• [Problem description] Down to the last line below, write out every line exactly, starting with the one that contains "Alle Rechte vorbehalten." and leaving out the pictures.

-- Supplied records follows --

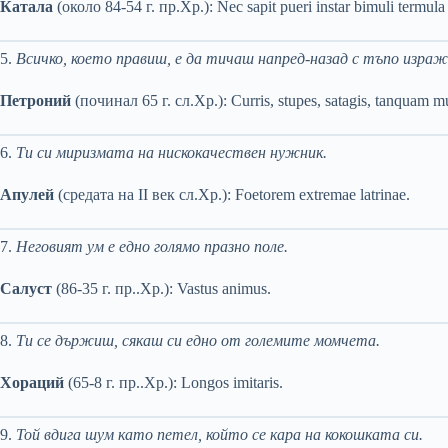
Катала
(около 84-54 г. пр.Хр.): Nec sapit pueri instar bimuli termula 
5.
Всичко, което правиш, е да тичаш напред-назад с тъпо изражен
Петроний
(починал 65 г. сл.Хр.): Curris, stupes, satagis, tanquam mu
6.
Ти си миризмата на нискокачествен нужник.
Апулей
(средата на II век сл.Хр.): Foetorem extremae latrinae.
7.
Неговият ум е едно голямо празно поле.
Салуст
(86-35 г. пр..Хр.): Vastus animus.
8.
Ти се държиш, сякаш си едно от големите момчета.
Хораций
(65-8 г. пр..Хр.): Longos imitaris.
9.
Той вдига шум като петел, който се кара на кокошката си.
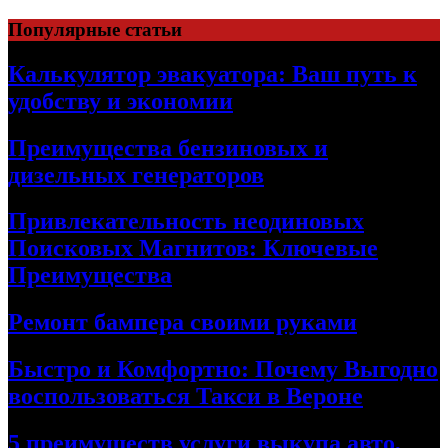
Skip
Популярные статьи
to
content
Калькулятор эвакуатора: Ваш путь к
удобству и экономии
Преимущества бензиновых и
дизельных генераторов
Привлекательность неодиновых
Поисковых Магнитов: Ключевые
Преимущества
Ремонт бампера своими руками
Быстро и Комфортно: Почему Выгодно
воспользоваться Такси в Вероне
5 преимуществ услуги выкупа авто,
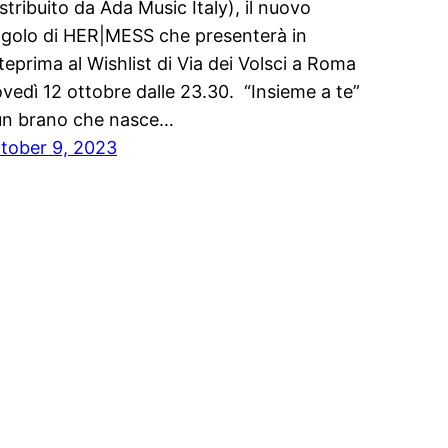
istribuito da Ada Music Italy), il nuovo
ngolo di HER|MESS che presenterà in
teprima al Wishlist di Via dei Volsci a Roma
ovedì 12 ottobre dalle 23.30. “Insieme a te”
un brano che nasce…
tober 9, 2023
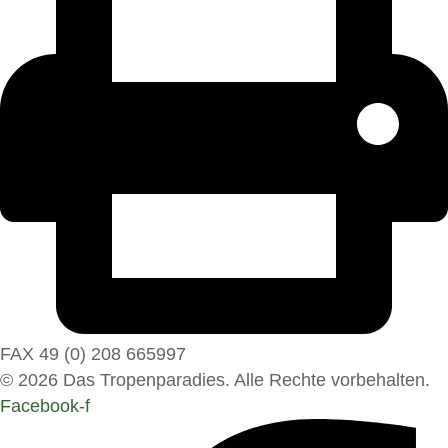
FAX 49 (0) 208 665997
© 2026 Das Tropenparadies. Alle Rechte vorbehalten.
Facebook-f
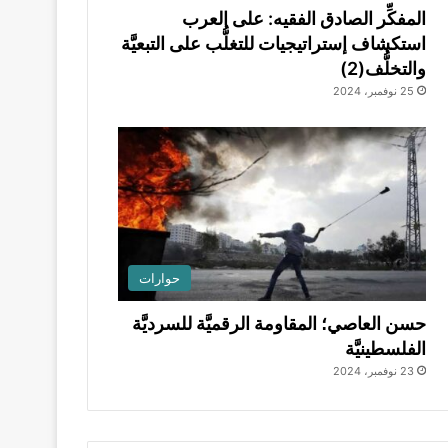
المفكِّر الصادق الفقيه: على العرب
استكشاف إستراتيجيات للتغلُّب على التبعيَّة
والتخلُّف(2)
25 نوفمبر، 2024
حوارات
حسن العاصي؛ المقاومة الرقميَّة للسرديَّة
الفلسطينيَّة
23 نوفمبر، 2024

-- Supplied records concluded --

• [Output of the exercise]
© 2026 Das Tropenparadies. Alle Rechte vorbehalten.
Facebook-f
المفكِّر الصادق الفقيه: على العرب
استكشاف إستراتيجيات للتغلُّب على التبعيَّة
والتخلُّف(2)
25 نوفمبر، 2024
حوارات
حسن العاصي؛ المقاومة الرقميَّة للسرديَّة
الفلسطينيَّة
23 نوفمبر، 2024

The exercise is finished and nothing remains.